Individual Healthcare Specialists, Inc. v. BlueCross BlueShield of Tenn., Inc., 566 S.W.3d 671, 701 (Tenn. 2019) (quoting Smithart v. John Hancock Mut. Life Ins. Co., 71 S.W.2d 1059, 1063 (Tenn. 1934)).

In the case before us, Purchaser asserts that the liquidated damages provisions in the Agreement and the amendments constitute a penalty and are therefore unenforceable as a matter of public policy, in accordance with Tennessee law. The leading Tennessee case on the enforceability of liquidated damages provisions is Guiliano v. Cleo, Inc., 995 S.W.2d 88 (Tenn. 1999). The trial court in Guiliano granted summary judgment in favor of the employee against the employer in a constructive termination suit. Guiliano, 995 S.W.2d at 91. The Court of Appeals agreed that the employee had been constructively terminated but concluded that the employee had no right to recover because a liquidated damages provision in the employment contract imposed a penalty on the employer and was, therefore, unenforceable. Id. at 91, 94. The Supreme Court affirmed summary judgment on the issue of constructive termination and found that the liquidated damages provision was enforceable. Id. at 91.

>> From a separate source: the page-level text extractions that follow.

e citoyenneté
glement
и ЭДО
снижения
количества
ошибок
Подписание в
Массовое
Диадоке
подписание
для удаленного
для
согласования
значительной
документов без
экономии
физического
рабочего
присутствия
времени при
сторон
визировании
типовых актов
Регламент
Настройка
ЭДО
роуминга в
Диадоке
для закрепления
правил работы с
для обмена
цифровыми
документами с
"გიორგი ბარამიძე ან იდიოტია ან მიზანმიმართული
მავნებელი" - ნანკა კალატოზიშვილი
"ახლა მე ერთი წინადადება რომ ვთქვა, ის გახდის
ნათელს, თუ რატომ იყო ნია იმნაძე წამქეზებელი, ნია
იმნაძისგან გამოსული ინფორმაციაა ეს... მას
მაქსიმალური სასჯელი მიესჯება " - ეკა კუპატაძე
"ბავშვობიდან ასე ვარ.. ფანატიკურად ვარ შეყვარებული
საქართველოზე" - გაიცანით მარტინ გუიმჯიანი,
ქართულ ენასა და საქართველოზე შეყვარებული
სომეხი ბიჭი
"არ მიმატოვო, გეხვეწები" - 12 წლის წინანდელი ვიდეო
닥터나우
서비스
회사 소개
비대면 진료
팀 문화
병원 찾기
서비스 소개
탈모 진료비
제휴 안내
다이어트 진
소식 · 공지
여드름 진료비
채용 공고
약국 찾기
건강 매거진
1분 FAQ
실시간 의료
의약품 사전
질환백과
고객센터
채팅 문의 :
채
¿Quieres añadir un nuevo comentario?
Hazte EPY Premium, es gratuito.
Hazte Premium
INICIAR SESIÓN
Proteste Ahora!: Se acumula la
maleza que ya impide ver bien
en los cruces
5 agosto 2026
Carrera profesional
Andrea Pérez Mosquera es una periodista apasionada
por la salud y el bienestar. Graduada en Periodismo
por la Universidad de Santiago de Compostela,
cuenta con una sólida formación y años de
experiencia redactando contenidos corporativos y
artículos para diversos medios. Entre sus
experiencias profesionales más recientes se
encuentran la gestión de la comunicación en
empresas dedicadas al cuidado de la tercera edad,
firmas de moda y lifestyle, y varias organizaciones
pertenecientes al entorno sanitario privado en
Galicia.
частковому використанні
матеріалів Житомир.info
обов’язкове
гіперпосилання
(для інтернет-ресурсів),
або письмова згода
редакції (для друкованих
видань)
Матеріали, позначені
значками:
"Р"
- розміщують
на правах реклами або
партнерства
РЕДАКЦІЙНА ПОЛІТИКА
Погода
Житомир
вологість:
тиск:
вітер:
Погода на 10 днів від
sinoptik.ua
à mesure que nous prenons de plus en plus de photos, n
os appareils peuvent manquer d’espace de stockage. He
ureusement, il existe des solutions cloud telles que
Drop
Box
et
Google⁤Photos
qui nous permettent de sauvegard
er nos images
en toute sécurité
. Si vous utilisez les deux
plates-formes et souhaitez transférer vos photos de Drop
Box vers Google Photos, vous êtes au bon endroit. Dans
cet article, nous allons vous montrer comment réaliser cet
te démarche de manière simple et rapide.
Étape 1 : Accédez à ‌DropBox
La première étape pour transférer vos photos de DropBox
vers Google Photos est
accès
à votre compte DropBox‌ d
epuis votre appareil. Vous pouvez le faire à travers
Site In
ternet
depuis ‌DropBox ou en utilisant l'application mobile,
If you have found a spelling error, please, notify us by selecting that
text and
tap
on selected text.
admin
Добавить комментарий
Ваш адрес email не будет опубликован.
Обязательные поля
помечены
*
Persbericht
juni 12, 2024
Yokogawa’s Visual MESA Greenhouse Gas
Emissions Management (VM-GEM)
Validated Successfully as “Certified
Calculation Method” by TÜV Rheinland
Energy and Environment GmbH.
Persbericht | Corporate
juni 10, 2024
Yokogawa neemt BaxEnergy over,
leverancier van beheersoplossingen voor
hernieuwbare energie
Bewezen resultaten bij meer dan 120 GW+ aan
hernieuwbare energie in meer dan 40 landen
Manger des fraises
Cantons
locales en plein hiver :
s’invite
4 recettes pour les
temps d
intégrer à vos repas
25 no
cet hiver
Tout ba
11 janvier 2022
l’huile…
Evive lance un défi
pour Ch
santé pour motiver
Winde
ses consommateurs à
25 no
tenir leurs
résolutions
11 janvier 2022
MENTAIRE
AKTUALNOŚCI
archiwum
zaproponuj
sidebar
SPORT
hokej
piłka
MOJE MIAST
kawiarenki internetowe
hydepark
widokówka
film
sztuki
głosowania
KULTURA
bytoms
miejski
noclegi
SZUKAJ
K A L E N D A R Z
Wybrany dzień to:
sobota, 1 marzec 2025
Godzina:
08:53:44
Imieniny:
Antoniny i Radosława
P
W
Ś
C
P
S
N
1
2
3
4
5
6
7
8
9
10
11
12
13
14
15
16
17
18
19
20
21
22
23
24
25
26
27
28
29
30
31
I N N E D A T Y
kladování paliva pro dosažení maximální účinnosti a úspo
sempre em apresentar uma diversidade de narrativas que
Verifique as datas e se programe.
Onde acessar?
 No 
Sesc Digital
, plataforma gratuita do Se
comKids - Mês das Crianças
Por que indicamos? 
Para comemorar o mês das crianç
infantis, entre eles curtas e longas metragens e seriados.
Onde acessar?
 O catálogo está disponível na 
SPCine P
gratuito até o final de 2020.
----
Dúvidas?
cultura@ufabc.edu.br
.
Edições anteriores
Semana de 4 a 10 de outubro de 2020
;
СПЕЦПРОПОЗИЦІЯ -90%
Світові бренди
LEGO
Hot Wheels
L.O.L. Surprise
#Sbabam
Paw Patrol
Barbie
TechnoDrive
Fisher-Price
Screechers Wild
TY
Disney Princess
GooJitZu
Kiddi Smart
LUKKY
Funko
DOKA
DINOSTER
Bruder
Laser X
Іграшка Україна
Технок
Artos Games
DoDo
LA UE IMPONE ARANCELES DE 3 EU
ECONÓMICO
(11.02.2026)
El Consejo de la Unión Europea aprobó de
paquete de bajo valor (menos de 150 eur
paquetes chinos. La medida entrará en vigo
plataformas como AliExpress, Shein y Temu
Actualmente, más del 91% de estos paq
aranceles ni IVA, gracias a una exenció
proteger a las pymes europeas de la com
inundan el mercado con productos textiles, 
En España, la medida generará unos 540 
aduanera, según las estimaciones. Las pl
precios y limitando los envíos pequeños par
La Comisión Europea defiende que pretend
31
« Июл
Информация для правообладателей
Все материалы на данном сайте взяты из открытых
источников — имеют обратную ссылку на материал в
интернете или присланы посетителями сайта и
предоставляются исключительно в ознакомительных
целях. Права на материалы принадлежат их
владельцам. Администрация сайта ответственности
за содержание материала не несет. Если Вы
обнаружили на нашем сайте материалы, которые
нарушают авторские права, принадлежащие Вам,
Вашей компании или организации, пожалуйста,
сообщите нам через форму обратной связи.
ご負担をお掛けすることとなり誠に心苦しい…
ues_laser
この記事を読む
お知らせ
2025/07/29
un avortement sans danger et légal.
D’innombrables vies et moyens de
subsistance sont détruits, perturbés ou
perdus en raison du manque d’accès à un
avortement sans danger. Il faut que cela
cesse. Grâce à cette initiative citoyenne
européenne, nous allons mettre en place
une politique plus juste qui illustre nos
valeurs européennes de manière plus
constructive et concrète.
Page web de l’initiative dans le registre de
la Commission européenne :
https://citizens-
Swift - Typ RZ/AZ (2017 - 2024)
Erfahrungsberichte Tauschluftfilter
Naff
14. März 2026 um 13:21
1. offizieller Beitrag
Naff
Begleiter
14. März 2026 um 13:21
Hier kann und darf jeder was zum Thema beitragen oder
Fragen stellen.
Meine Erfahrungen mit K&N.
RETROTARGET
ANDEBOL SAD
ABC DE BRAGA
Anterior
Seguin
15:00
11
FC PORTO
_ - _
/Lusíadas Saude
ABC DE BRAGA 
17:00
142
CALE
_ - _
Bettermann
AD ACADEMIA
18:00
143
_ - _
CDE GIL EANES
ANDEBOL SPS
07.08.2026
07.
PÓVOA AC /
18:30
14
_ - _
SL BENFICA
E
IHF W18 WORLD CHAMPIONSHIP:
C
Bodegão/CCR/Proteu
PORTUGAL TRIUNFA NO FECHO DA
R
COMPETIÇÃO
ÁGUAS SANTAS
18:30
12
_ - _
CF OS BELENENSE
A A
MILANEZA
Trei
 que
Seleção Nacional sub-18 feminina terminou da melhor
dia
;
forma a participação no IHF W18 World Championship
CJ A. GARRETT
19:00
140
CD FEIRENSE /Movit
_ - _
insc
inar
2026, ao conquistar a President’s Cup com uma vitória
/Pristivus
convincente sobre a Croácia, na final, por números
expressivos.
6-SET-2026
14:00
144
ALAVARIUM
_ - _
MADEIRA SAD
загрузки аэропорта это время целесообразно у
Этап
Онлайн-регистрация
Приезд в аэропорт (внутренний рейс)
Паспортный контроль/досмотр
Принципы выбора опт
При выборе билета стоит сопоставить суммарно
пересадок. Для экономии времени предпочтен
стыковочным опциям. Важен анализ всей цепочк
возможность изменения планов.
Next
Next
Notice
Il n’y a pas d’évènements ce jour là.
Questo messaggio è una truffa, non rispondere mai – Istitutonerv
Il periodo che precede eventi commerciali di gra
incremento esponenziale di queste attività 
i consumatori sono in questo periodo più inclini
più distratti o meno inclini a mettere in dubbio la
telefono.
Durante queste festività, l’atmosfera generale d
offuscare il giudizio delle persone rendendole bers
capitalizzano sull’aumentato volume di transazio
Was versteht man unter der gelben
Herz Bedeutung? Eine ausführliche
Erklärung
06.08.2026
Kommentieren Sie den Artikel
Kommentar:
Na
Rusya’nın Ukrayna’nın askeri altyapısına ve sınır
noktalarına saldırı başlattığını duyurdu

As the Court explained in Guiliano, "[t]he term 'liquidated damages' is defined by case law as a 'sum stipulated and agreed upon by the parties at the time they enter their contract, to be paid to compensate for injuries should a breach occur.'" Id. at 96-97 (quoting V.L. Nicholson Co. v. Transcon Inv. &Fin. Ltd., Inc., 595 S.W.2d 474, 484 (Tenn. 1980); Kimbrough &Co. v. Schmitt, 939 S.W.2d 105, 108 (Tenn. Ct. App. 1996)). The Court set out the following guiding principles:

The fundamental purpose of liquidated damages is to provide a means of compensation in the event of a breach where damages would be indeterminable or otherwise difficult to prove. V.L. Nicholson, 595 S.W.2d at 484; 22 AM. JUR. 2D Damages § 683 (1988); RESTATEMENT (SECOND) OF Contracts § 356 cmt. (1979). By stipulating in the contract to the damages that might reasonably arise from a breach, the parties essentially estimate the amount of potential damages likely to be sustained by the nonbreaching party. "If the [contract] provision is a reasonable estimate of the damages that would occur from a breach, then the provision is normally construed as an enforceable stipulation for liquidated damages." V.L. Nicholson, 595 S.W.2d at 484 (citing City of Bristol v. Bostwick, 146 Tenn. 205, 240 S.W. 774 ([Tenn.] 1922); 22 AM. JUR. [2D] Damages § 227 (1965)). However, if the stipulated amount is unreasonable in relation to those potential or estimated damages, then it will be treated as a penalty. 22 AM. JUR. 2D Damages § 686 (1988); RESTATEMENT (SECOND) OF CONTRACTS § 356 (1979).
Id. at 98. A "penalty" in this context refers to "'a sum inserted in a contract, not as the measure of compensation for its breach, but rather as a punishment for default, or by way of security for actual damages which may be sustained by reason of non-performance, and it involves the idea of punishment.'" Harmon v. Eggers, 699 S.W.2d 159, 163 (Tenn. Ct. App. 1985) (quoting 22 AM. JUR. 2D Damages § 213 (1965)), overruled in part by Guiliano, 995 S.W.2d at 100.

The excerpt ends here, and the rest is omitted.